**What you should do:**
Every entry below should be repeated exactly; the pictures should not.

**Dataset records:**
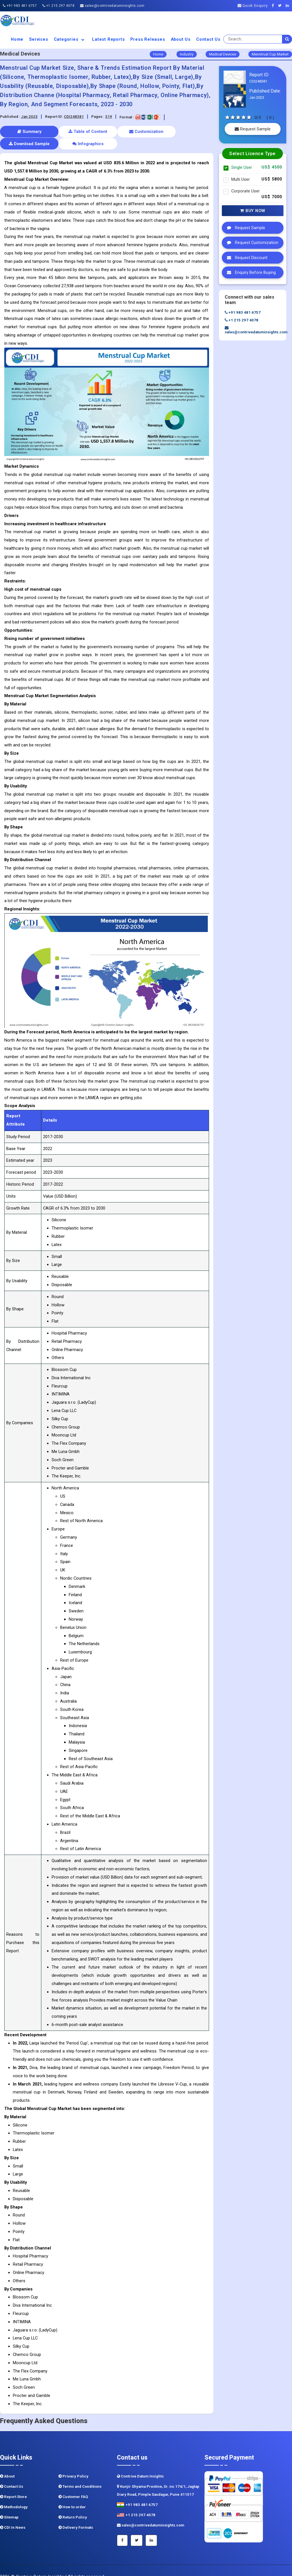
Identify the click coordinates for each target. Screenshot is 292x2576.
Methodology (14, 2495)
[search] (287, 39)
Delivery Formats (75, 2515)
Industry (186, 54)
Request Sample (253, 129)
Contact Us (208, 39)
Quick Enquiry (253, 5)
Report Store (13, 2484)
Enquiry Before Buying (250, 272)
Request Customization (251, 242)
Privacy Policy (73, 2464)
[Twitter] (281, 5)
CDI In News (12, 2515)
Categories (70, 39)
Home (17, 39)
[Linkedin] (289, 5)
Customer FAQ (73, 2484)
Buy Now (252, 210)
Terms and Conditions (80, 2474)
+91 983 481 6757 (20, 6)
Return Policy (72, 2505)
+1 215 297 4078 (58, 6)
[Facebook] (274, 5)
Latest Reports (108, 39)
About (7, 2464)
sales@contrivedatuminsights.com (112, 6)
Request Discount (245, 257)
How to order (72, 2495)
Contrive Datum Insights (140, 2464)
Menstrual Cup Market (270, 54)
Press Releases (147, 39)
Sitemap (9, 2505)
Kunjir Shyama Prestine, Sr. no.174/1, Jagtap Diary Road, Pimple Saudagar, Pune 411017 (158, 2478)
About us (180, 39)
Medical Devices (222, 54)
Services (38, 39)
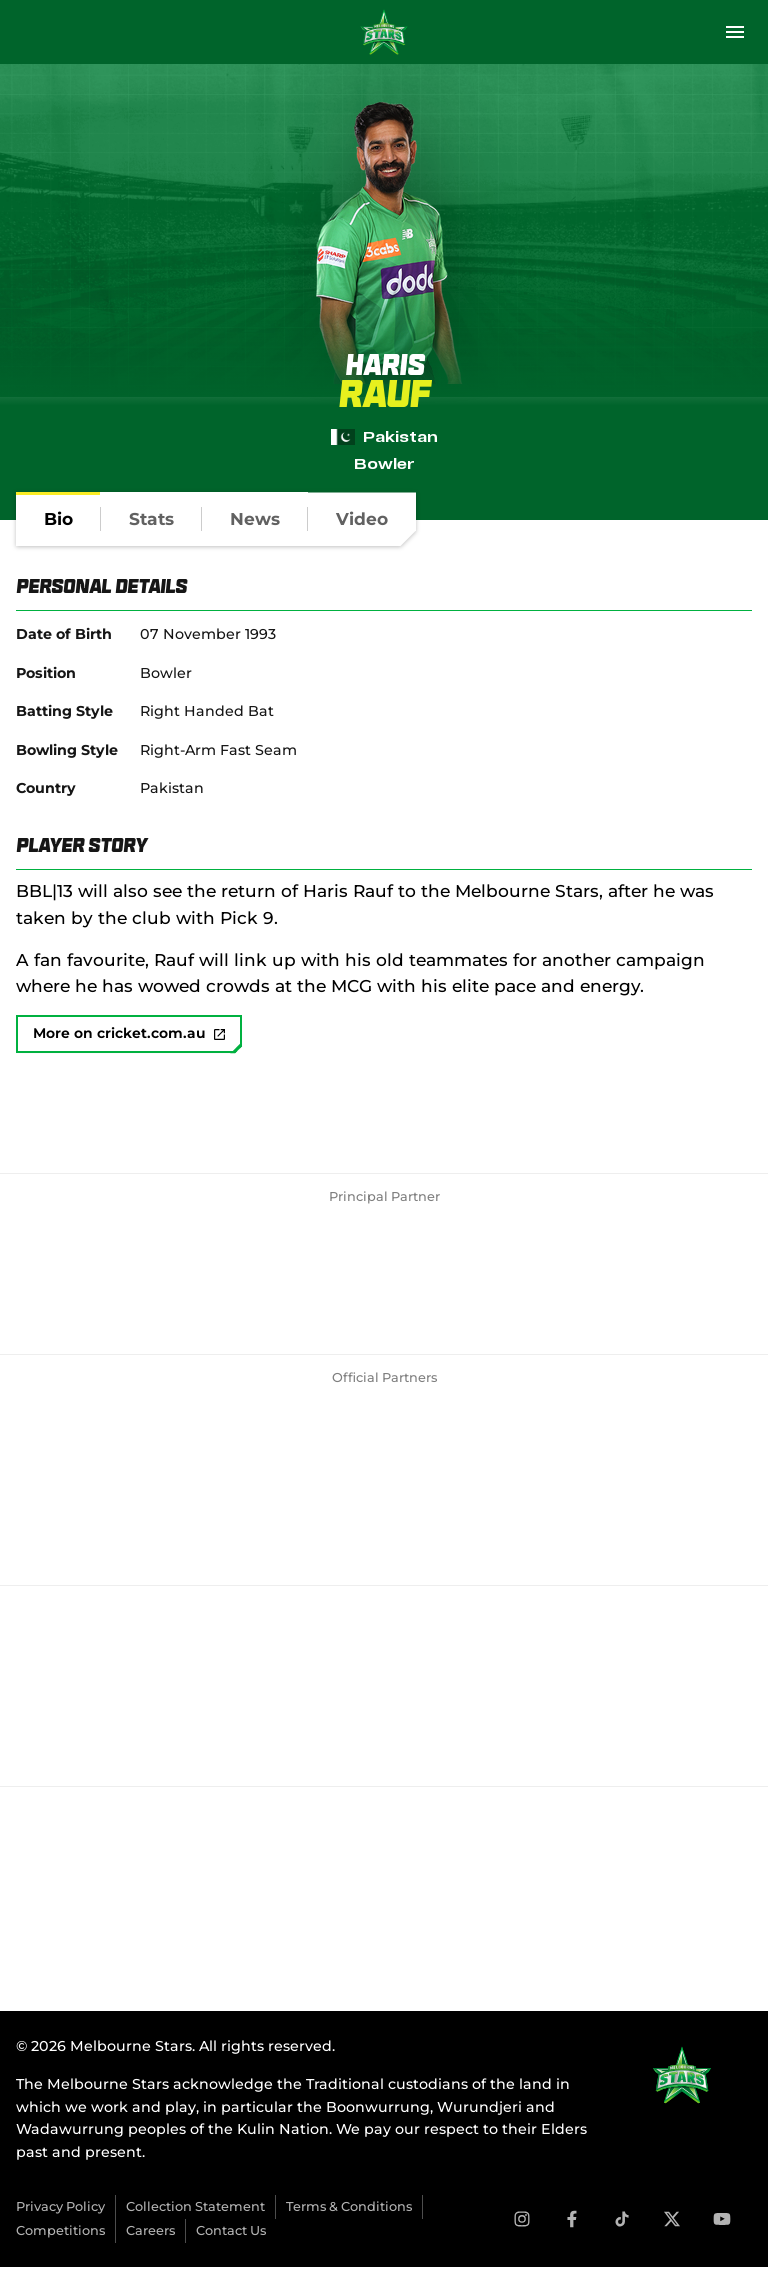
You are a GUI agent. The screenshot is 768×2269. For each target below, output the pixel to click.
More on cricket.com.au (130, 1035)
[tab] (58, 519)
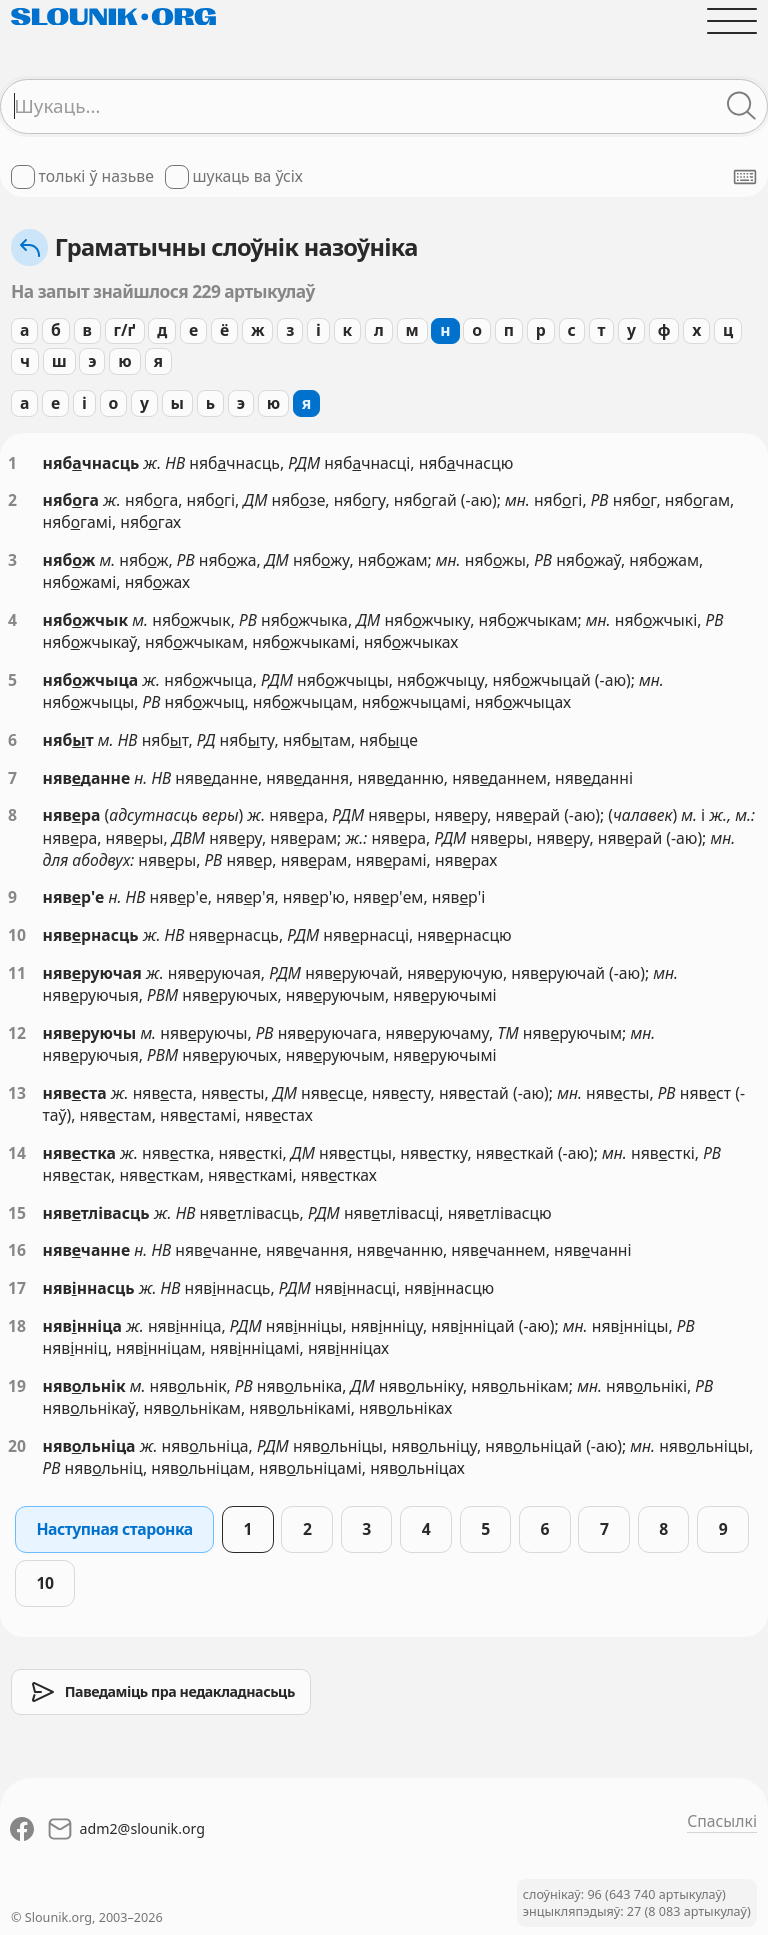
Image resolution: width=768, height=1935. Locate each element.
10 (17, 935)
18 (17, 1326)
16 (17, 1250)
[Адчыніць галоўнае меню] (732, 21)
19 (17, 1386)
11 (17, 973)
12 (17, 1033)
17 (17, 1288)
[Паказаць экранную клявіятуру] (745, 177)
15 (17, 1213)
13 (17, 1093)
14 (17, 1153)
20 (17, 1446)
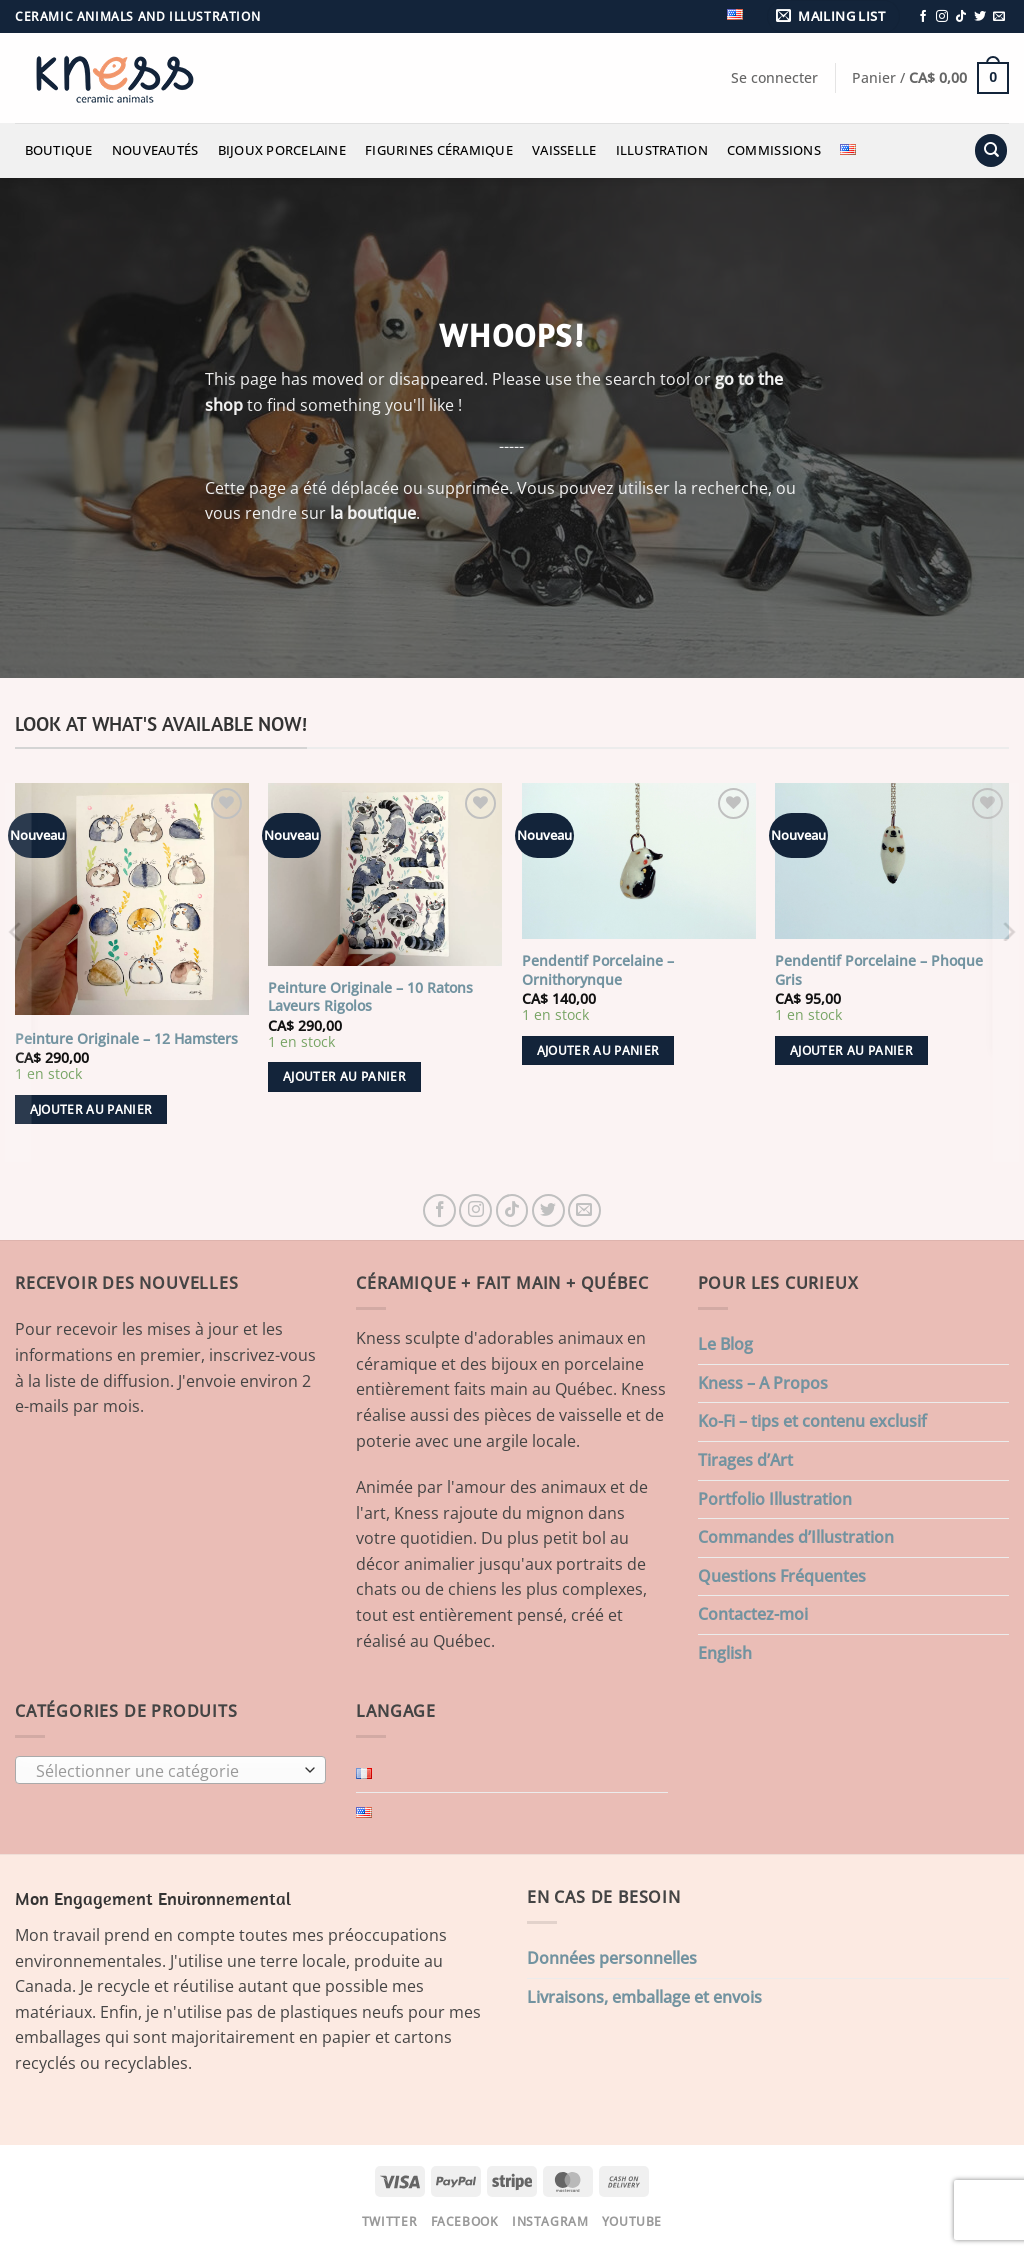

**Solution to this exercise:**
Identify the click coordinates for each target. Screenshot is 292x2576.
Methodology (14, 2495)
[search] (287, 39)
Delivery Formats (75, 2515)
Industry (186, 54)
Request Sample (253, 129)
Contact Us (208, 39)
Quick Enquiry (253, 5)
Report Store (13, 2484)
Enquiry Before Buying (250, 272)
Request Customization (251, 242)
Privacy Policy (73, 2464)
[Twitter] (281, 5)
CDI In News (12, 2515)
Categories (70, 39)
Home (17, 39)
[Linkedin] (289, 5)
Customer FAQ (73, 2484)
Buy Now (252, 210)
Terms and Conditions (80, 2474)
+91 983 481 6757 (20, 6)
Return Policy (72, 2505)
+1 215 297 4078 (58, 6)
[Facebook] (274, 5)
Latest Reports (108, 39)
About (7, 2464)
sales@contrivedatuminsights.com (112, 6)
Request Discount (245, 257)
How to order (72, 2495)
Contrive Datum Insights (140, 2464)
Menstrual Cup Market (270, 54)
Press Releases (147, 39)
Sitemap (9, 2505)
Kunjir Shyama Prestine, Sr. no.174/1, Jagtap Diary Road, Pimple Saudagar, Pune 411017 (158, 2478)
About us (180, 39)
Medical Devices (222, 54)
Services (38, 39)
You are a GUI agent. The screenshot is 768×2269. For each target below, output the pixel to click.
More on cricket.com.au (130, 1035)
[tab] (58, 519)
Image resolution: width=768, height=1935. Locate each element.
10 (17, 935)
18 (17, 1326)
16 (17, 1250)
[Адчыніць галоўнае меню] (732, 21)
19 (17, 1386)
11 (17, 973)
12 (17, 1033)
17 (17, 1288)
[Паказаць экранную клявіятуру] (745, 177)
15 (17, 1213)
13 (17, 1093)
14 (17, 1153)
20 (17, 1446)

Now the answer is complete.